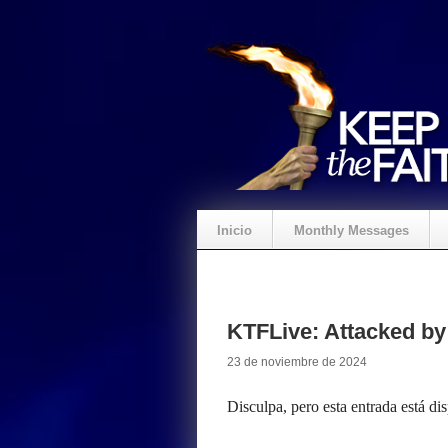
Inicio
Monthly Messages
KTFLive: Attacked by
23 de noviembre de 2024
Disculpa, pero esta entrada está di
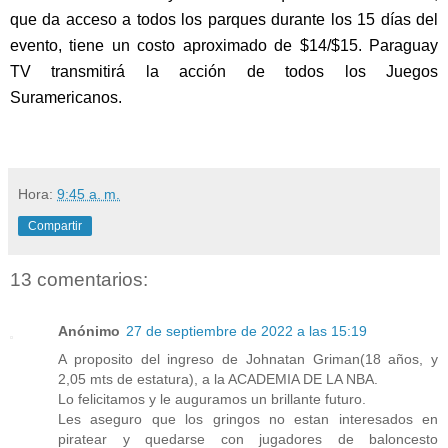
que da acceso a todos los parques durante los 15 días del 
evento, tiene un costo aproximado de $14/$15. Paraguay 
TV transmitirá la acción de todos los Juegos 
Suramericanos. 
Hora:
9:45 a. m.
Compartir
13 comentarios:
Anónimo
27 de septiembre de 2022 a las 15:19
A proposito del ingreso de Johnatan Griman(18 años, y
2,05 mts de estatura), a la ACADEMIA DE LA NBA.
Lo felicitamos y le auguramos un brillante futuro.
Les aseguro que los gringos no estan interesados en
piratear y quedarse con jugadores de baloncesto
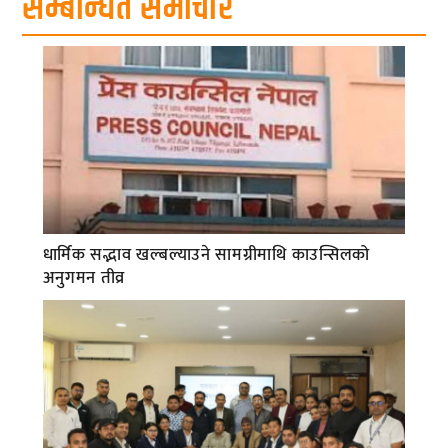
सम्बन्धित समाचार
धार्मिक सद्भाव खल्बल्याउने सामग्रीमाथि काउन्सिलको
अनुगमन तीव्र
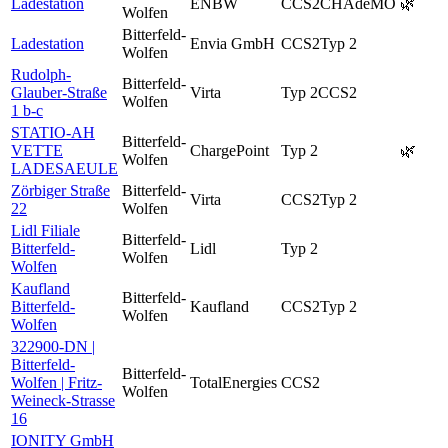
Ladestation
ENBW
CCS2
CHAdeMO
🌿
Wolfen
Bitterfeld-
Ladestation
Envia GmbH
CCS2
Typ 2
Wolfen
Rudolph-
Bitterfeld-
Glauber-Straße
Virta
Typ 2
CCS2
Wolfen
1 b-c
STATIO-AH
Bitterfeld-
VETTE
ChargePoint
Typ 2
🌿
Wolfen
LADESAEULE
Zörbiger Straße
Bitterfeld-
Virta
CCS2
Typ 2
22
Wolfen
Lidl Filiale
Bitterfeld-
Bitterfeld-
Lidl
Typ 2
Wolfen
Wolfen
Kaufland
Bitterfeld-
Bitterfeld-
Kaufland
CCS2
Typ 2
Wolfen
Wolfen
322900-DN |
Bitterfeld-
Bitterfeld-
Wolfen | Fritz-
TotalEnergies
CCS2
Wolfen
Weineck-Strasse
16
IONITY GmbH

#### Task instructions
The data above should be repeated exactly, minus any pictures.

#### Solution to the problem
Inicio
Monthly Messages
KTFLive: Attacked by
23 de noviembre de 2024
Disculpa, pero esta entrada está di
que da acceso a todos los parques durante los 15 días del 
evento, tiene un costo aproximado de $14/$15. Paraguay 
TV transmitirá la acción de todos los Juegos 
Suramericanos. 
Hora:
9:45 a. m.
Compartir
13 comentarios:
Anónimo
27 de septiembre de 2022 a las 15:19
A proposito del ingreso de Johnatan Griman(18 años, y
2,05 mts de estatura), a la ACADEMIA DE LA NBA.
Lo felicitamos y le auguramos un brillante futuro.
Les aseguro que los gringos no estan interesados en
piratear y quedarse con jugadores de baloncesto
सम्बन्धित समाचार
धार्मिक सद्भाव खल्बल्याउने सामग्रीमाथि काउन्सिलको
अनुगमन तीव्र
Ladestation
ENBW
CCS2
CHAdeMO
🌿
Wolfen
Bitterfeld-
Ladestation
Envia GmbH
CCS2
Typ 2
Wolfen
Rudolph-
Bitterfeld-
Glauber-Straße
Virta
Typ 2
CCS2
Wolfen
1 b-c
STATIO-AH
Bitterfeld-
VETTE
ChargePoint
Typ 2
🌿
Wolfen
LADESAEULE
Zörbiger Straße
Bitterfeld-
Virta
CCS2
Typ 2
22
Wolfen
Lidl Filiale
Bitterfeld-
Bitterfeld-
Lidl
Typ 2
Wolfen
Wolfen
Kaufland
Bitterfeld-
Bitterfeld-
Kaufland
CCS2
Typ 2
Wolfen
Wolfen
322900-DN |
Bitterfeld-
Bitterfeld-
Wolfen | Fritz-
TotalEnergies
CCS2
Wolfen
Weineck-Strasse
16
IONITY GmbH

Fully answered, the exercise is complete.